Probiotics and Your Health: What Is Good Bacteria?
A vast majority of people associate the word bacteria with detrimental little beings responsible for bringing illnesses to the body. The truth is, good bacteria outnumber the harmful ones in terms of number of species and quantity. Our gut alone is home to trillions of good bacteria that benefit our digestive and overall health. Aside from supporting almost all healthy anatomic functions, these bacteria also fight off harmful bacteria and microorganisms.
What Is the Gut Microbiota?
An average human gut has a mix of bad bacteria and good, beneficial bacteria. This bacterial combination is collectively called the gut microbiota or microbiome.
It may be interesting to note that an average total weight of the gut microbiome is 0.2KG. About 95% of microbiomes live in the colon or large intestine, meaning that the small intestine contains only a small proportion of the microbiota.

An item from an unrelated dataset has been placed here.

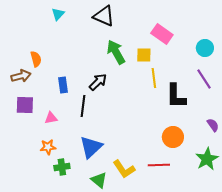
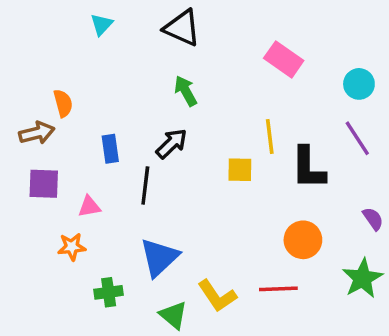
green arrow: (116, 52) -> (186, 91), moved, size x0.7
yellow square: (144, 55) -> (240, 170), moved
orange star: (48, 147) -> (72, 247), moved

The primary factors affecting the microbial balance in your gut are diet, age, environment, medications, and genes. Taking antibiotics may also affect that balance of good and bad bacteria.
Okay, So What Is Good Bacteria?
In short, good bacteria are what make up the colonies of active, beneficial bacteria lining the digestive tract. A well-balanced microbiome consists of 85% of good bacteria and 15% of harmful species. With 70% of the immune system residing in our gut, experts now emphasize ensuring the correct balance of microbiota to keep your body functioning in tip-top shape.
The gut microbiome plays various critical roles. These roles include promoting nutrient metabolism from foods and certain medications, curbing the activity of everyday pathogens, and producing vitamin K.
How to Know When You May Need a “Gut Check”
So, what does all that mean for your gut health? Should you care about your gut microbiome? According to medical experts, the gut microbiome holds a critical value not only for your digestive tract but also for your overall health. A happy gut means a happy you.
If you want to maintain an adequate number of healthy bacteria in your gut, it’s best to be mindful of how you care for your body. Eat a healthy balanced diet, drink plenty of water, choose positive lifestyle habits and avoid stress.
Could Probiotics Benefit You?
The concept of getting live beneficial bacteria through food resources is not new. Many of these bacterial species are found in natural food resources. The combinations of live bacteria and beneficial yeast are known as probiotics, which are present in our guts as well as some natural food resources.
Different foods contain different bacteria strains. That means choosing the food resource wisely is necessary to ensure an optimum supply of the required strain. For instance, if you experience digestive distress, you may want to have a supply of active Lactobacillus, which is a probiotic species found in fermented foods like yogurt. Another bacterial species acidophilus benefits mouth and gut health, and this strain is also found in yogurt.
A lot of foods also contain prebiotics, which are a source of sustenance for beneficial bacteria present in the gut. High-fiber foods with complex carbohydrates promote healthy function of your digestive tract by strengthening healthy bacteria in your colon.
The Best Probiotic Supplements for Gut Health
With active probiotics becoming scarcer in supposedly probiotic-rich foods due to modern cooking and food processing methods, choosing probiotic supplementation proves a viable alternative. These supplements contain a mix of various good gut bacteria and prebiotics, allowing you to maintain an ideal microbial balance in your gut.
Some probiotic supplements such as Probulin Total Care Probiotic help support both total digestive health and immune function. If you’re interested in exploring our many options for supporting gut health, check out some of our customer’s favorites.
As always, before you begin any supplement regimen it’s always best to speak with your physician to find out what products best suit your individual health needs.